Visiting family is good. Not easy, but maybe not supposed to be. We’re always pulled two directions, with both her parents and mine in the same town. Our time was further complicated by my Grandfather’s failing health, and recent admittance into a high-care facility.
Wrightson Tongue Sr. was born in 1916 and served the Methodist Church for 50 years or so, and raised 4 boys across nearly 20 of them. The two older boys followed suit in profession, the third in heart – my father. He’s traveled around the world several times, and I’ve lost track of the number of churches he pastored in Virginia; my mother’s family came to faith (and my parents met) because Granddad was sent to a small church called “Wesley UMC” at just the right time.

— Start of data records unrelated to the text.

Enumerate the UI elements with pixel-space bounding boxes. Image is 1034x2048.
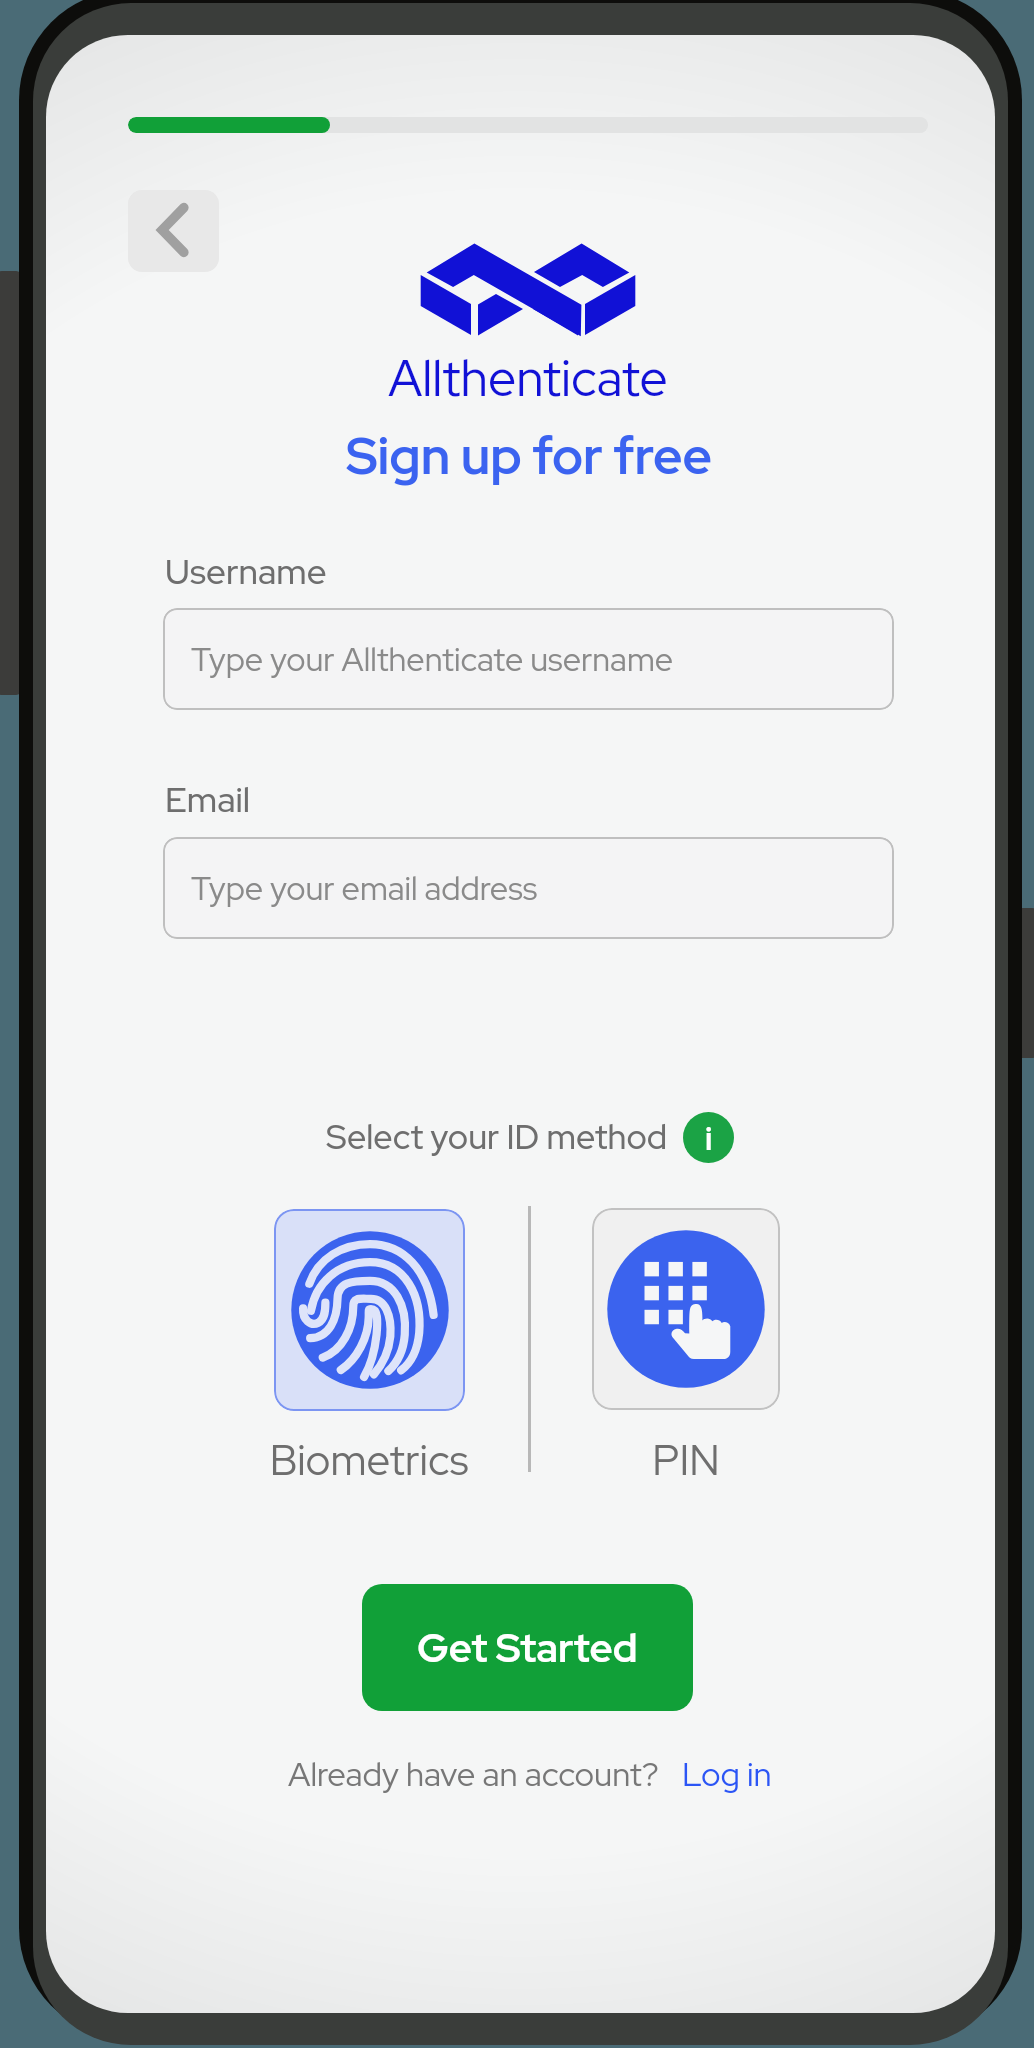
button[interactable]: Info xyxy=(683,1112,734,1163)
staticText: Allthenticate xyxy=(78,345,978,411)
button[interactable]: Type your Allthenticate username xyxy=(163,608,894,710)
staticText: Biometrics xyxy=(219,1432,519,1488)
button[interactable]: Back xyxy=(128,190,219,272)
button[interactable]: Biometrics xyxy=(274,1209,465,1411)
button[interactable]: Log in xyxy=(678,1748,776,1800)
staticText: Type your Allthenticate username xyxy=(191,638,674,681)
staticText: Type your email address xyxy=(191,867,538,910)
staticText: Select your ID method xyxy=(326,1114,668,1159)
staticText: Log in xyxy=(682,1752,772,1796)
staticText: Username xyxy=(165,548,327,594)
staticText: Already have an account? xyxy=(288,1752,659,1796)
staticText: Get Started xyxy=(417,1621,638,1674)
staticText: PIN xyxy=(536,1432,836,1488)
staticText: i xyxy=(705,1117,713,1159)
button[interactable]: Type your email address xyxy=(163,837,894,939)
staticText: Sign up for free xyxy=(79,422,979,489)
button[interactable]: Get Started xyxy=(362,1584,693,1711)
button[interactable]: PIN xyxy=(592,1208,780,1410)
staticText: Email xyxy=(165,776,251,822)
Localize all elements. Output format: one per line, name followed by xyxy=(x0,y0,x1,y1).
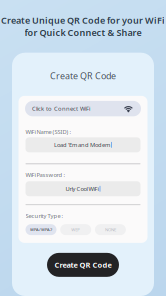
button[interactable]: Click to Connect WiFi xyxy=(25,101,141,116)
staticText: NONE xyxy=(105,227,116,233)
staticText: Load 'Em and Modem xyxy=(54,141,110,149)
staticText: Create QR Code xyxy=(50,70,116,82)
staticText: Create QR Code xyxy=(54,260,112,270)
button[interactable]: Urly Cool WiFi xyxy=(26,181,140,196)
staticText: WiFi Name (SSID) : xyxy=(26,128,72,136)
staticText: Urly Cool WiFi xyxy=(66,185,99,193)
staticText: Security Type : xyxy=(26,212,64,220)
staticText: Create Unique QR Code for your WiFi xyxy=(1,14,165,26)
button[interactable]: NONE xyxy=(95,224,126,235)
button[interactable]: Create QR Code xyxy=(47,253,119,277)
button[interactable]: WPA/WPA2 xyxy=(26,224,56,235)
staticText: for Quick Connect & Share xyxy=(24,26,142,39)
staticText: WiFi Password : xyxy=(26,171,66,179)
button[interactable]: WEP xyxy=(60,224,91,235)
staticText: WPA/WPA2 xyxy=(30,227,52,233)
button[interactable]: Load 'Em and Modem xyxy=(26,137,140,152)
staticText: Click to Connect WiFi xyxy=(32,105,90,113)
staticText: WEP xyxy=(71,227,80,233)
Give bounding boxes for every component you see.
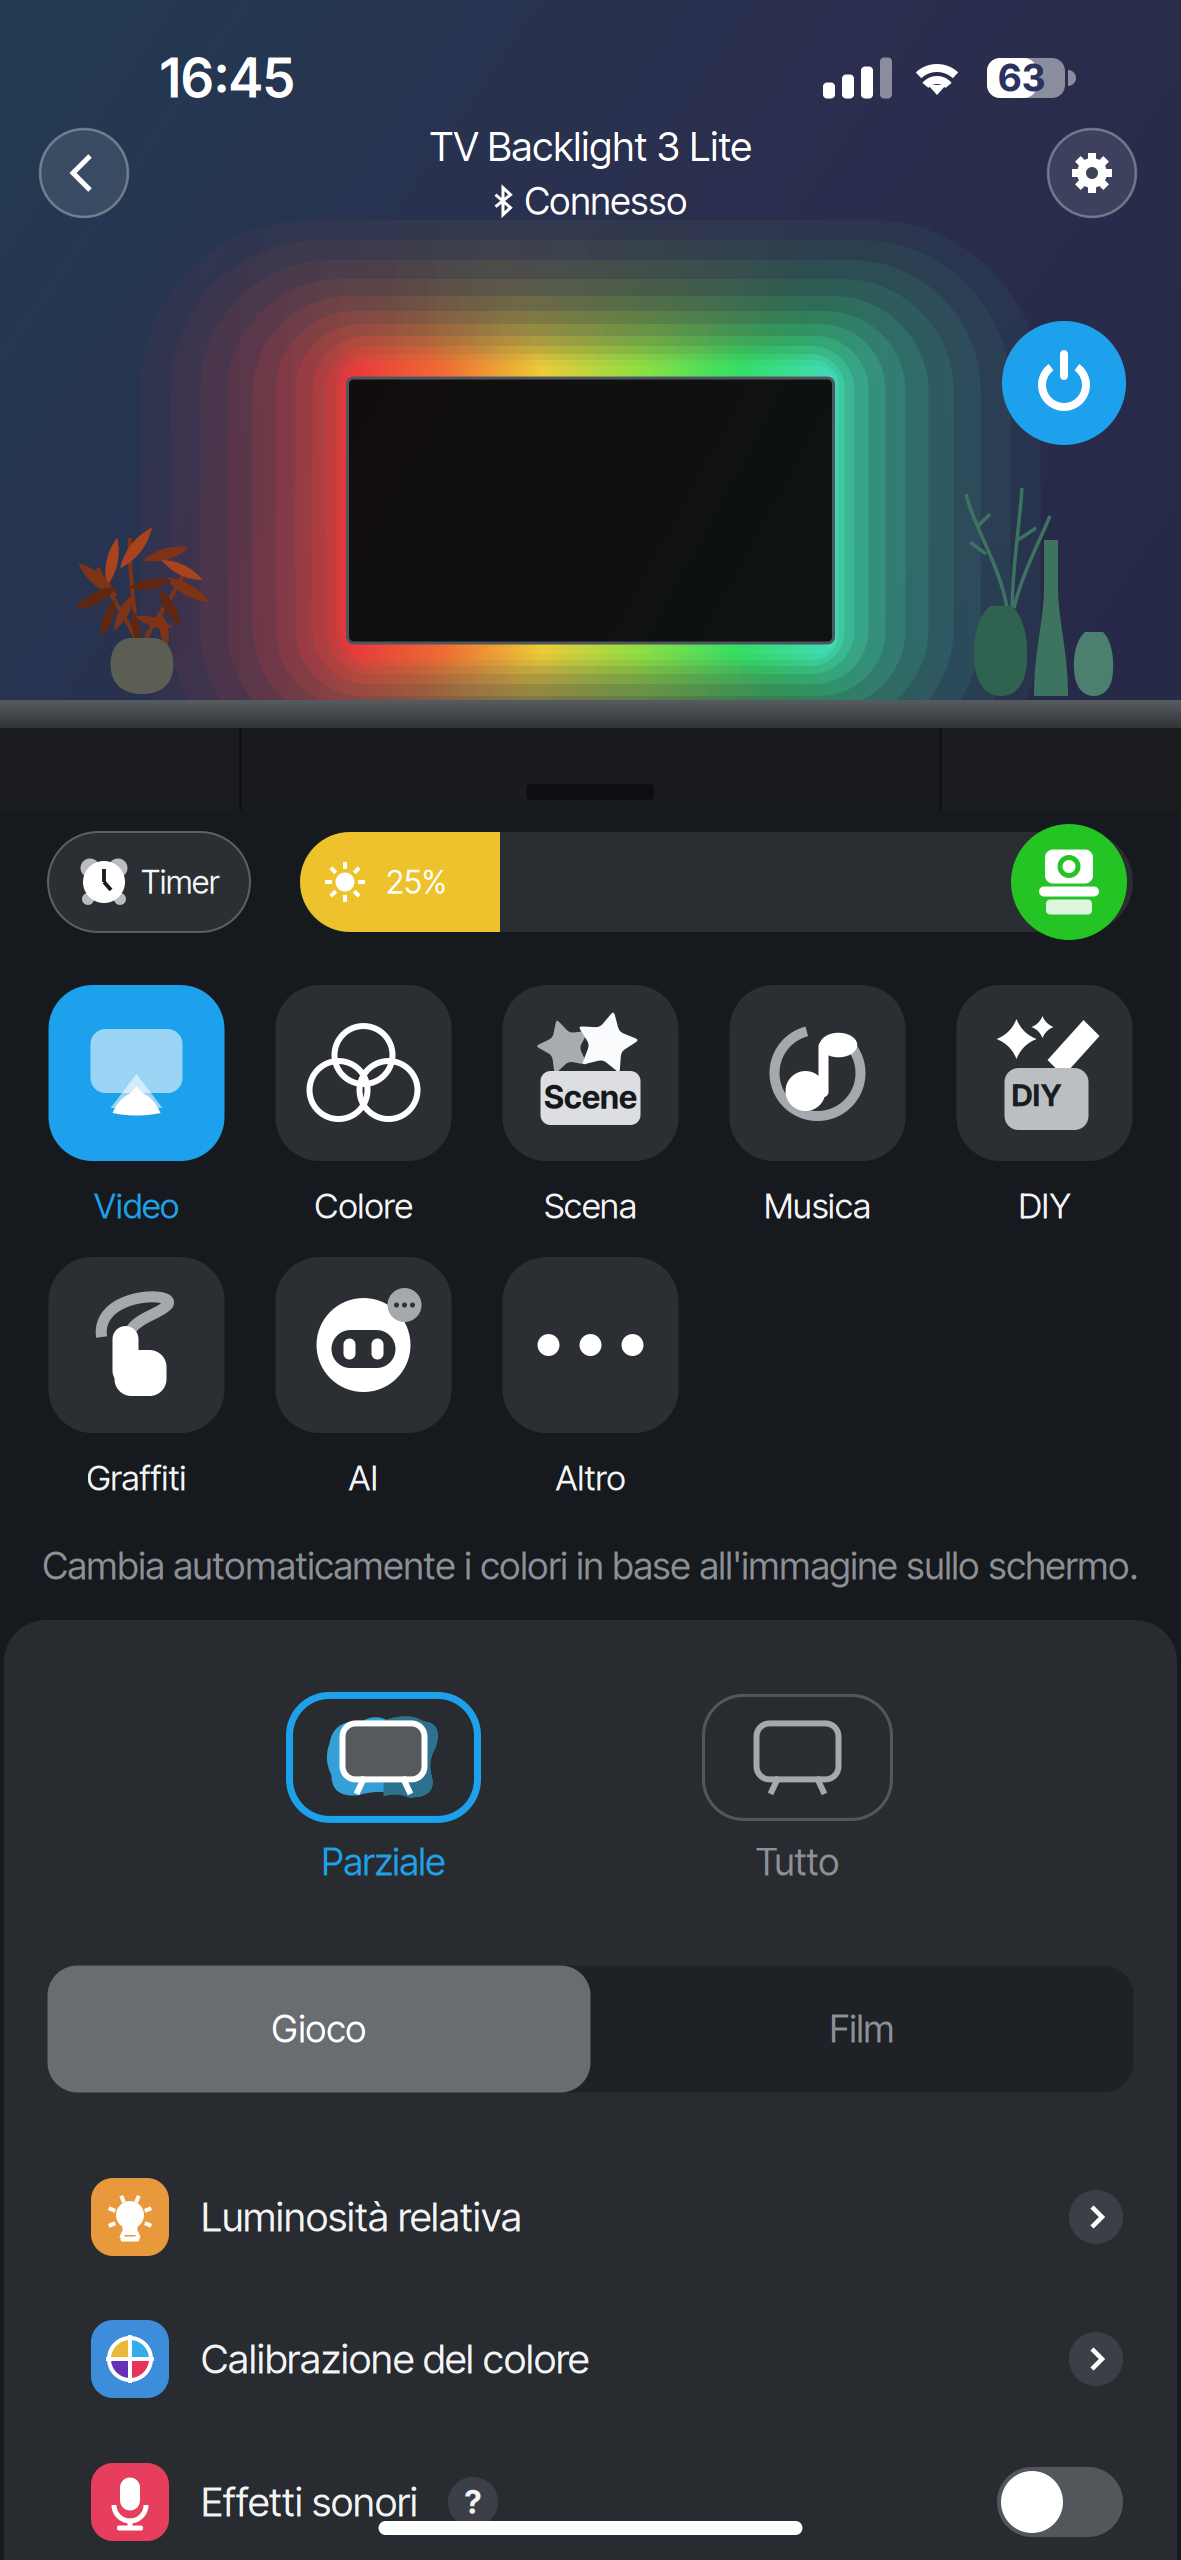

And as we sat in his room together, his body losing heart (quite literally) after years of use and abuse I couldn’t help seeing some kind of grand rhythm to it all. Everly was working to play ball with him, I was making simple conversation and my Dad was manning the camera. 4 generations in one room. I saw myself in him somehow; saw Jo and I there, sitting together 60 years from now, nearly used up – Everly and her grandkids in the room working to connect.
“Granddad, were you ever that small?” I asked, pointing to Everly.
“Yeah-” he said with a quick grin, shrugging his shoulders.
He doesn’t say as much as he used to; the shrug said it all. Almost as if he was adding, “and so it is.” ‘So it will be with your Dad, so it will be with you, and we can all expect this rhythm – until the end.’
I couldn’t help but walk away a little sad that day, though grateful my folks are quite close and can still be a support to him. Old and fatigued as he is, Granddad believes in Jesus and so I will see him again – on our next visit or otherwise. So there is hope still. But humbled by the moment, I felt the urge to protest, “this isn’t how it’s supposed to be.”
And yet – so it is. We are born, we live, and we die.
We drove back to Fort Collins the next day, back to ‘normal’ life where we’re working hard, paying bills, weeks fly past and Everly continues her brisk climb into toddlerhood. We don’t have any ailing friends, and our church family is mostly too young to have any near death. It’s a side of life I’ve managed to avoid, if I’m honest.
So I wonder, is there a way – in the midst of our overarching protest – to embrace a life that knows an end will come? While our culture fights it with everything it’s got, how do those with hope beyond this world live with that hope on display? How would that begin to shape and change us if we did?